OpenAVM Kit supports two complementary approaches:

1. Vacant Land Models

Direct modeling of vacant parcel sales:
from openavmkit.data import get_vacant_sales

# Filter to vacant land sales only
df_vacant = get_vacant_sales(df_sales, settings)

# Train model on vacant sales
model.fit(X_vacant, y_vacant)

2. Hedonic Land Models

Extract land value from improved property sales using building characteristics:
# Model total value, then attribute portion to land
# based on improvement characteristics
model.fit(X_improved, y_improved)

# Calculate land allocation
land_allocation = predict_land_value(model, property_data)

Configuration

Define allocation models in settings:
modeling:
  instructions:
    allocation:
      vacant:
        - xgboost
        - lightgbm
        - catboost
      hedonic:
        - xgboost
        - lightgbm
Vacant models: Trained on vacant land sales only Hedonic models: Trained on improved sales, using improvement features to isolate land value

Land Analysis Workflow

Step 1: Run Land Analysis

Calculate land allocations from all models:
from openavmkit.land import run_land_analysis

run_land_analysis(
    sup=sales_universe_pair,
    settings=settings,
    verbose=True
)
This:
  1. Loads main, vacant, and hedonic model predictions
  2. Calculates land allocation percentages
  3. Compares model performance
  4. Creates ensemble allocations

Step 2: Convolve Results

Smooth and validate land values:
from openavmkit.land import convolve_land_analysis

convolve_land_analysis(
    sup=sales_universe_pair,
    settings=settings,
    verbose=True
)
This evaluates smoothed land values against vacant sales.

Step 3: Finalize Values

Apply final land allocations to all properties:
from openavmkit.land import finalize_land_values

df_final = finalize_land_values(
    df_in=df_universe,
    settings=settings,
    verbose=True
)
This creates:
  • model_land_value: Land value in dollars
  • model_impr_value: Improvement value in dollars
  • model_land_alloc: Land allocation percentage (0-1)

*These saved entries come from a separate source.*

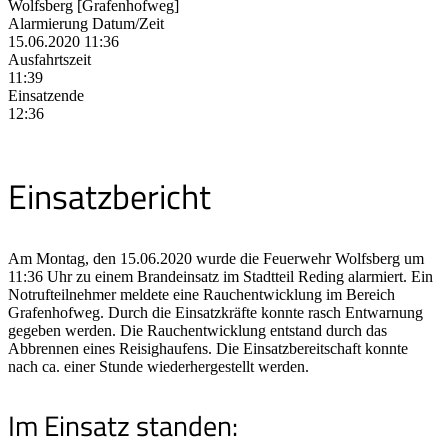
Wolfsberg [Grafenhofweg]
Alarmierung Datum/Zeit
15.06.2020 11:36
Ausfahrtszeit
11:39
Einsatzende
12:36
Einsatzbericht
Am Montag, den 15.06.2020 wurde die Feuerwehr Wolfsberg um
11:36 Uhr zu einem Brandeinsatz im Stadtteil Reding alarmiert. Ein
Notrufteilnehmer meldete eine Rauchentwicklung im Bereich
Grafenhofweg. Durch die Einsatzkräfte konnte rasch Entwarnung
gegeben werden. Die Rauchentwicklung entstand durch das
Abbrennen eines Reisighaufens. Die Einsatzbereitschaft konnte
nach ca. einer Stunde wiederhergestellt werden.
Im Einsatz standen:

Land Allocation Calculation

For each property:
Land Allocation = Land Model Prediction / Main Model Prediction
Example:
import pandas as pd

# Main model predicts total value
pred_main = 450_000  # Total property value

# Vacant/hedonic model predicts land value
pred_land = 180_000  # Land value

# Calculate allocation
alloc = pred_land / pred_main  # 0.40 = 40%

print(f"Land accounts for {alloc:.1%} of total value")

Multiple Model Ensemble

Combine allocations from multiple models:
import numpy as np

# Allocations from different models
allocations = {
    "v_xgboost": 0.38,    # Vacant XGBoost
    "v_lightgbm": 0.42,   # Vacant LightGBM
    "h_xgboost": 0.35,    # Hedonic XGBoost
    "h_lightgbm": 0.39    # Hedonic LightGBM
}

# Ensemble using median
alloc_ensemble = np.median(list(allocations.values()))
print(f"Ensemble allocation: {alloc_ensemble:.1%}")
OpenAVM Kit uses median to combine allocations, which is robust to outlier model predictions.

Model Comparison Metrics

Evaluate land model performance:
from sklearn.metrics import mean_absolute_percentage_error
from openavmkit.utilities.stats import calc_mse_r2_adj_r2
import numpy as np

# Compare predicted land values to actual vacant sales
mape = mean_absolute_percentage_error(y_true, y_pred)
mse, r2, adj_r2 = calc_mse_r2_adj_r2(y_pred, y_true, n_features)
rmse = np.sqrt(mse)

print(f"R²: {r2:.3f}")
print(f"RMSE: ${rmse:,.0f}")
print(f"MAPE: {mape:.1%}")

Allocation Quality Metrics

Evaluate allocation reasonableness:
# Check for problematic allocations
df = pd.DataFrame({
    "allocation": land_allocations
})

pct_negative = (df["allocation"] < 0).mean()
pct_over_one = (df["allocation"] > 1).mean()
median_alloc = df["allocation"].median()

print(f"% negative: {pct_negative:.1%}")
print(f"% over 100%: {pct_over_one:.1%}")
print(f"Median allocation: {median_alloc:.1%}")
Negative allocations or allocations exceeding 100% indicate model issues. OpenAVM Kit automatically clamps these to valid ranges.

Ensemble Optimization

OpenAVM Kit optimizes the ensemble by minimizing allocation errors:
# From land.py implementation
curr_ensemble = ["v_xgboost", "v_lightgbm", "h_xgboost", "h_lightgbm"]
best_score = float("inf")

# Calculate scores for each model
scores = {}
for alloc_name in model_allocations:
    alloc = df[alloc_name]
    pct_neg = (alloc < 0).sum() / len(alloc)
    pct_over = (alloc > 1).sum() / len(alloc)
    score = pct_neg + (pct_over * 2.0)  # Penalize over-100% more
    scores[alloc_name] = score

# Iteratively remove worst-performing models
while len(curr_ensemble) > 0:
    alloc_ensemble = df[curr_ensemble].median(axis=1)
    pct_neg = (alloc_ensemble < 0).sum() / len(alloc_ensemble)
    pct_over = (alloc_ensemble > 1).sum() / len(alloc_ensemble)
    score = pct_neg + pct_over
    
    if score < best_score:
        best_score = score
        best_ensemble = curr_ensemble.copy()
    
    # Remove worst model and retry
    worst_model = max(curr_ensemble, key=lambda x: scores[x])
    curr_ensemble.remove(worst_model)

Land Value Derivation

Final land and improvement values:
from openavmkit.utilities.data import div_series_z_safe

# Apply allocation to market value
df["model_land_value"] = df["model_market_value"] * df["model_land_alloc"]
df["model_impr_value"] = df["model_market_value"] - df["model_land_value"]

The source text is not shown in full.